(Extracted data entries)
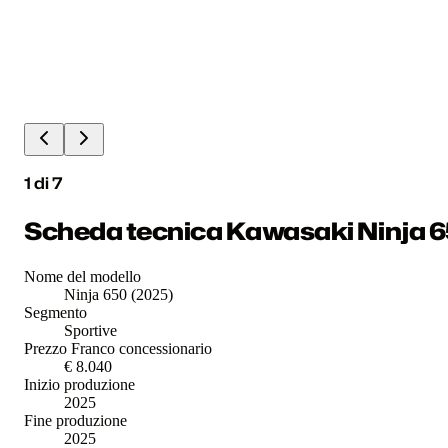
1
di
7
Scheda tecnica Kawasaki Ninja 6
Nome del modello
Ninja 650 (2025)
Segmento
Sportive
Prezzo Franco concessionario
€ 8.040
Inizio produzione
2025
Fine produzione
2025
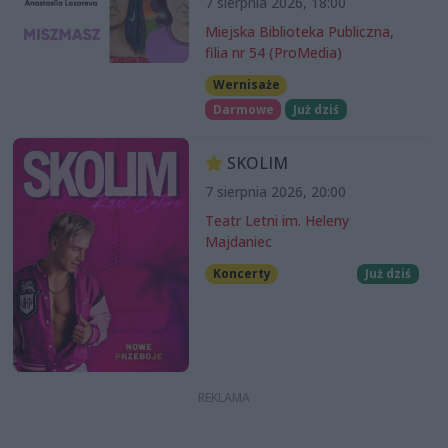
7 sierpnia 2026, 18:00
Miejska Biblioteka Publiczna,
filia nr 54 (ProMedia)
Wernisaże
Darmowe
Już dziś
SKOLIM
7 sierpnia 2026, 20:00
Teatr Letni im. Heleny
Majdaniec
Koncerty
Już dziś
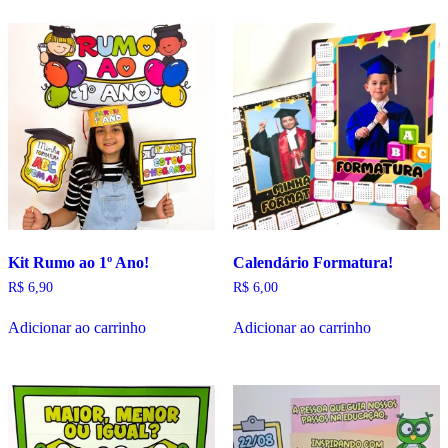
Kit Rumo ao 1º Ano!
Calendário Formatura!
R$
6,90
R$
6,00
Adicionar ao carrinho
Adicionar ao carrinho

Task brief
Carry over each record above character for character, with the pictures left out.

Solution to the problem
1
di
7
Scheda tecnica Kawasaki Ninja 6
Nome del modello
Ninja 650 (2025)
Segmento
Sportive
Prezzo Franco concessionario
€ 8.040
Inizio produzione
2025
Fine produzione
2025
7 sierpnia 2026, 18:00
Miejska Biblioteka Publiczna,
filia nr 54 (ProMedia)
Wernisaże
Darmowe
Już dziś
SKOLIM
7 sierpnia 2026, 20:00
Teatr Letni im. Heleny
Majdaniec
Koncerty
Już dziś
Kit Rumo ao 1º Ano!
Calendário Formatura!
R$
6,90
R$
6,00
Adicionar ao carrinho
Adicionar ao carrinho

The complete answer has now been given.